◆ GOAL OF THE EXERCISE ◆
Lines from the top of the entries through the line that has "help you know" must be duplicated exactly, and no others.

◆ Stored data entries ◆

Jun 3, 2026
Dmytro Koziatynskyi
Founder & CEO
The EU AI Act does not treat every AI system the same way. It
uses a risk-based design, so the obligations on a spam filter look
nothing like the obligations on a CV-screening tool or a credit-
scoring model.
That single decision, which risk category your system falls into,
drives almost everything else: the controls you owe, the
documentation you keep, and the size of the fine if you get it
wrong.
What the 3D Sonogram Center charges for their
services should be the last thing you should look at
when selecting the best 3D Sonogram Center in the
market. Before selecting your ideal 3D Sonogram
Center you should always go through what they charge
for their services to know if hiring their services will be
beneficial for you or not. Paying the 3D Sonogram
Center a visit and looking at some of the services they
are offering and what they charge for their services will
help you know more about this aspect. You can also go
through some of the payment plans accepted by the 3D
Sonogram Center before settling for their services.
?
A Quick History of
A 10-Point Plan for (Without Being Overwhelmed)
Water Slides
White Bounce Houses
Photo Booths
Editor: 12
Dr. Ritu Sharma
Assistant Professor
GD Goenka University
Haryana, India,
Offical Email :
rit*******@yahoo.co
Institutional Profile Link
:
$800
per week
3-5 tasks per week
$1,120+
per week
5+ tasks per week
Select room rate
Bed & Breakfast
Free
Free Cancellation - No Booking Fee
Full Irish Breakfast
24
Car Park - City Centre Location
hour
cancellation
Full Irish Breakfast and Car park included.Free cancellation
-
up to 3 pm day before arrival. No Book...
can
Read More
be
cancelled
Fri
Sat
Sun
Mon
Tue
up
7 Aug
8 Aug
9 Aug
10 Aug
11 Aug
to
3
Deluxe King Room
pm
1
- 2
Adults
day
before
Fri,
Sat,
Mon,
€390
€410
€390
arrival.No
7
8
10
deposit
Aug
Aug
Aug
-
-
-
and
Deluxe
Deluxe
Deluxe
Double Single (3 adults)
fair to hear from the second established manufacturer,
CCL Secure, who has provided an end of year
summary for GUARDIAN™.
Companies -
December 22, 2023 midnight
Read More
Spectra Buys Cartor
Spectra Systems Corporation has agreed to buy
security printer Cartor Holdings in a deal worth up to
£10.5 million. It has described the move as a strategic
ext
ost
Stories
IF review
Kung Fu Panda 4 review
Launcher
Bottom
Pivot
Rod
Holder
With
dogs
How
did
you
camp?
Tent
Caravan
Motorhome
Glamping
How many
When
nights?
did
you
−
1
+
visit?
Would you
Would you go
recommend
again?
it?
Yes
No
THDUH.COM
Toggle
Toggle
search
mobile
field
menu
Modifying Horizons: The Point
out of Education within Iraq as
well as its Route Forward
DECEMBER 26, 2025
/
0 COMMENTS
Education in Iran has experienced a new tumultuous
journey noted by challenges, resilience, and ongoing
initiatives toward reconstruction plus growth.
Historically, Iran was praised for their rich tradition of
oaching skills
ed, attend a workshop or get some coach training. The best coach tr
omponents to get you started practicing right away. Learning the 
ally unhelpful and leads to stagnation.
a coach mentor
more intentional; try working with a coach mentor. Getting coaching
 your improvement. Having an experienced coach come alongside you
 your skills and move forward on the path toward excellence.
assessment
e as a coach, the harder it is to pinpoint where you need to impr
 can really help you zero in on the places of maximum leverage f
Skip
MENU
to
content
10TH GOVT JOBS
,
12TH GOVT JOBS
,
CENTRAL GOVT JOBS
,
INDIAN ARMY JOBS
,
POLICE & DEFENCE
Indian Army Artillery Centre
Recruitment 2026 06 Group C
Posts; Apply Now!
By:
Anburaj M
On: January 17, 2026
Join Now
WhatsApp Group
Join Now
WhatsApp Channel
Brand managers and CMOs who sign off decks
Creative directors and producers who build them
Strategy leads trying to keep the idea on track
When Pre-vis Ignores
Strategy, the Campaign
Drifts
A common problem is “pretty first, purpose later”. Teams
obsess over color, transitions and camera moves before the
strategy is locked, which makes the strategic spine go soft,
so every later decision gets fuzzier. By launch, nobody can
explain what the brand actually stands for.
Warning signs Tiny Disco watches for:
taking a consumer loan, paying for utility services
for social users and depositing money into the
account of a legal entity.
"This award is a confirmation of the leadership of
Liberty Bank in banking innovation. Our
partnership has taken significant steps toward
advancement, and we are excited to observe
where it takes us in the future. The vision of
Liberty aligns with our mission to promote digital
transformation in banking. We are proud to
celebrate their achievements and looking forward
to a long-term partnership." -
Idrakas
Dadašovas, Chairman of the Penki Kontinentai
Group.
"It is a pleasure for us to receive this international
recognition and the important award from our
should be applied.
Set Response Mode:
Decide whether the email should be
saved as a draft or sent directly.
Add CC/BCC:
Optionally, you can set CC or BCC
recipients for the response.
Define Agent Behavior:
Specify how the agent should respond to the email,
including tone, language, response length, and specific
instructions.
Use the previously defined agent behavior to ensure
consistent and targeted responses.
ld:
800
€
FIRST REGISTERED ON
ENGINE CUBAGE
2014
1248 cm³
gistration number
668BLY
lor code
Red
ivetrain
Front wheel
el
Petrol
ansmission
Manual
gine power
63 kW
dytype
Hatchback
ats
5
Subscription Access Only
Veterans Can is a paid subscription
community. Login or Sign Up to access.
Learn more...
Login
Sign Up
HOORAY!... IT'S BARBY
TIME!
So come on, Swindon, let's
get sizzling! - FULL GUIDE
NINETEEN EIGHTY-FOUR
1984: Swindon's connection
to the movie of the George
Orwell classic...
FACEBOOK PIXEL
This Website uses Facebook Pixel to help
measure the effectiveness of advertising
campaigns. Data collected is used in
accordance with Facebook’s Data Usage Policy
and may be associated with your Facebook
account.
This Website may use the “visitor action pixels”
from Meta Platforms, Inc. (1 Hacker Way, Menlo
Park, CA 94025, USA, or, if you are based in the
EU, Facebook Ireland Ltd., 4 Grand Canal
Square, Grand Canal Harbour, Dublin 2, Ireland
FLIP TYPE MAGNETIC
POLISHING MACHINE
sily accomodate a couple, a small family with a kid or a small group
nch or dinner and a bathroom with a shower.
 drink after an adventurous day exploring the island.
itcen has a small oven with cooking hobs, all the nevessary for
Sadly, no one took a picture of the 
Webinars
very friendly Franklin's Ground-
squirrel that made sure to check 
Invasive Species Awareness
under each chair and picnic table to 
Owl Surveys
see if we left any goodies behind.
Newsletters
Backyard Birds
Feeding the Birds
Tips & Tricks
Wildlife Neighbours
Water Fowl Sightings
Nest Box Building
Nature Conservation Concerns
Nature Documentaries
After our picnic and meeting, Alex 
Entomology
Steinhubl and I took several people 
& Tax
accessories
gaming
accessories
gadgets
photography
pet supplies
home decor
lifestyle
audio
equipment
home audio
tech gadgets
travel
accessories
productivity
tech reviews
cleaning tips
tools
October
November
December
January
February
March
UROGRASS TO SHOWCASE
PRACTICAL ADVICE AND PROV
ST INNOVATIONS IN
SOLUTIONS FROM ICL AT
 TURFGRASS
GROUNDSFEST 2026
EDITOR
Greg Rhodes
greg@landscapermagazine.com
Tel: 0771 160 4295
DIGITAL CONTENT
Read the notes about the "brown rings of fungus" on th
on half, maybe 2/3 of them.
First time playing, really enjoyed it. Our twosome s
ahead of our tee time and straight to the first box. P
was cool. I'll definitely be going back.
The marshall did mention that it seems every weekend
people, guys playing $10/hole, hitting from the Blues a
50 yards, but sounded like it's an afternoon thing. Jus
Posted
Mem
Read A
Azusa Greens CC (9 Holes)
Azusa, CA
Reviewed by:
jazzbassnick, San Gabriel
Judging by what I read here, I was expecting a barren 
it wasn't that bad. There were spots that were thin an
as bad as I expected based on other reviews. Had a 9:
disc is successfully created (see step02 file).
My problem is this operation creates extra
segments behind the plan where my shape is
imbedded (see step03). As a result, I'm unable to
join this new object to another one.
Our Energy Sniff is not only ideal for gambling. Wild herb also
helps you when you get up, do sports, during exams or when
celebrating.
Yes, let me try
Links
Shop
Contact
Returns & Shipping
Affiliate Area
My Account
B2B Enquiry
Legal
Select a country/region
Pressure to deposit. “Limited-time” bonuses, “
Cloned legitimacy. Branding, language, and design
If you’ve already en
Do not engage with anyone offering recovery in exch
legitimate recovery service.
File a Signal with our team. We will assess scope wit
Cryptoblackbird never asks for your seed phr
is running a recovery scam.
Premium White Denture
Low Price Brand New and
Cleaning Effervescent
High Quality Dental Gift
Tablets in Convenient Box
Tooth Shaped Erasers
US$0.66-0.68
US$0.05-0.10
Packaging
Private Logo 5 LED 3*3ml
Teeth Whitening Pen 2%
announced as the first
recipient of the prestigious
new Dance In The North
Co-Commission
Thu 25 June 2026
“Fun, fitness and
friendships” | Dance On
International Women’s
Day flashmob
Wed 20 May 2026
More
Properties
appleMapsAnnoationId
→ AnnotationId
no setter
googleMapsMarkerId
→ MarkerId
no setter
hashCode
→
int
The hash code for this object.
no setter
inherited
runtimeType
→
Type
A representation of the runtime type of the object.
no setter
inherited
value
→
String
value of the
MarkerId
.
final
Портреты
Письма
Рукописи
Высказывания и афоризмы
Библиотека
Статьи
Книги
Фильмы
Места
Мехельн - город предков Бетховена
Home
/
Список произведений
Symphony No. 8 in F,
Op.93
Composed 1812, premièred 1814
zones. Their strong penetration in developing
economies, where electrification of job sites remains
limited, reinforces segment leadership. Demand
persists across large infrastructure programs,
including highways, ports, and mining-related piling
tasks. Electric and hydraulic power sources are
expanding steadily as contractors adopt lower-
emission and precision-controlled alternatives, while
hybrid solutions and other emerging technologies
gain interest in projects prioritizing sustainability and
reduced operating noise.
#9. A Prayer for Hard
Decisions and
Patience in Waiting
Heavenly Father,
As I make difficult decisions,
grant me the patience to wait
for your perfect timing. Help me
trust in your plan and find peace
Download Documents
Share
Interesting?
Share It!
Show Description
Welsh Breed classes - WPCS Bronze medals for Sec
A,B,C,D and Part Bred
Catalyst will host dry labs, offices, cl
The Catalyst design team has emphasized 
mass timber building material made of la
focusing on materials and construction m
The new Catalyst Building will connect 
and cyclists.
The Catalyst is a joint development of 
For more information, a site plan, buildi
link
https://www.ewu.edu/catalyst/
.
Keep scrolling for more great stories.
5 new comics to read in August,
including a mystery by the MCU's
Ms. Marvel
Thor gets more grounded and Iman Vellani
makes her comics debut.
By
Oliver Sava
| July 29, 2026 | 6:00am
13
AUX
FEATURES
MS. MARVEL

◆ YOUR SOLUTION ◆
Jun 3, 2026
Dmytro Koziatynskyi
Founder & CEO
The EU AI Act does not treat every AI system the same way. It
uses a risk-based design, so the obligations on a spam filter look
nothing like the obligations on a CV-screening tool or a credit-
scoring model.
That single decision, which risk category your system falls into,
drives almost everything else: the controls you owe, the
documentation you keep, and the size of the fine if you get it
wrong.
What the 3D Sonogram Center charges for their
services should be the last thing you should look at
when selecting the best 3D Sonogram Center in the
market. Before selecting your ideal 3D Sonogram
Center you should always go through what they charge
for their services to know if hiring their services will be
beneficial for you or not. Paying the 3D Sonogram
Center a visit and looking at some of the services they
are offering and what they charge for their services will
help you know more about this aspect. You can also go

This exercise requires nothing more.